Semakin banyak teknologi yang ditemukan oleh manusia tentu pula membuat polusi dan kerusakan alam yang semakin besar pula. Manusia kebanyakan tidak memikirkan apa yang dia lakukan telah merusak alam yang ada padahal manusia sangat tergantung dengan alam yang ada dan disana lah kehidupan utama manusia digantungkan.
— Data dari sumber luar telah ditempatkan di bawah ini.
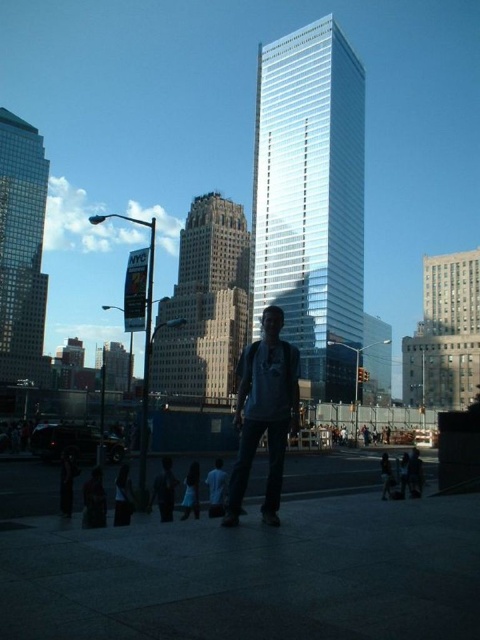 You are standing on the sidewalk in the foreground and want to take a photo of the glassy silver skyscraper at center and the gray concrete building at right. Which building should you point your camera towards first to capture both in the same frame?

You should point your camera towards the glassy silver skyscraper at center first because it is located above the gray concrete building at right, so adjusting the angle to include both would require framing from the higher structure downwards.

From the picture: You are a photographer standing in the foreground of the scene. You want to take a photo that includes both the glassy silver skyscraper at center and the gray concrete building at right. Based on their positions, which building should you frame first in your camera viewfinder to ensure both are in the shot?

The glassy silver skyscraper at center is to the left of the gray concrete building at right, so you should frame the glassy silver skyscraper at center first to ensure both are included in the shot.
Teori Utopianisme Teknologi

'utopianisme', sebagai sebuah kecenderungan pemikiran tentang sebuah 'masyarakat tanpa cela' (perfect society) di masa depan dan peran sentral sains dan teknologi dalam membangunnya. 'Utopia' dalam bahasa Yunani berarti 'tak-bertempat'. Thomas More menggunakan istilah 'utopia' untuk menggambarkan sebuah masyarakat imajiner yang berada di sebuah tempat yang jauh, sebagai model kehidupan masyarakat masa depan yang demokratis dan tanpa kelas, dengan orang-orang yang bijak. 'Utopia' menjadi sebuah istilah generik untuk melukiskan segala bentuk cerita atau narasi yang menceritakan sebuah komunitas di masa depan di mana segala sesuatu berlangsung indah, menyenangkan dan tanpa cela.

Para pemikir cyberspace, seperti John Perry Barlow, Jaron Lanier, Mark Pesce dan Timothy Leary, mengembangkan pandangan utopianisme yang lebih ekstrim, yaitu sebuah keyakinan, bahwa segala keterbatasan, hambatan dan kekurangan manusia (fisik, psikis, spiritual) dapat diatasi melalui kekuatan sains dan teknologi, khususnya teknologi realitas virtual (virtual reality), yang dapat menawarkan sebuah 'dunia baru', yang sepenuhnya dibangun secara artifisial (artificial reality)-inilah pandangan tekno-romantisisme (techno-romantism).

Pendekatan utopianisme dalam memahami perkembangan teknologi adalah bagaimana perkembangan suatu teknologi tetap diimbangi dengan lingkungan alam yang lestari dan kondisi sosial kultur yang tetap baik dan terjaga. Misalkan saja bila Indonesia tidak lagi diliputi polusi limbah pabrik, pepohonan hijau dimana-mana, sungai-sungai tetap memberikan ekosistem air yang baik, habitat hewan dan tumbuhan terjaga baik, meskipun perkembangan teknologi di Indonesia berjalan pesat.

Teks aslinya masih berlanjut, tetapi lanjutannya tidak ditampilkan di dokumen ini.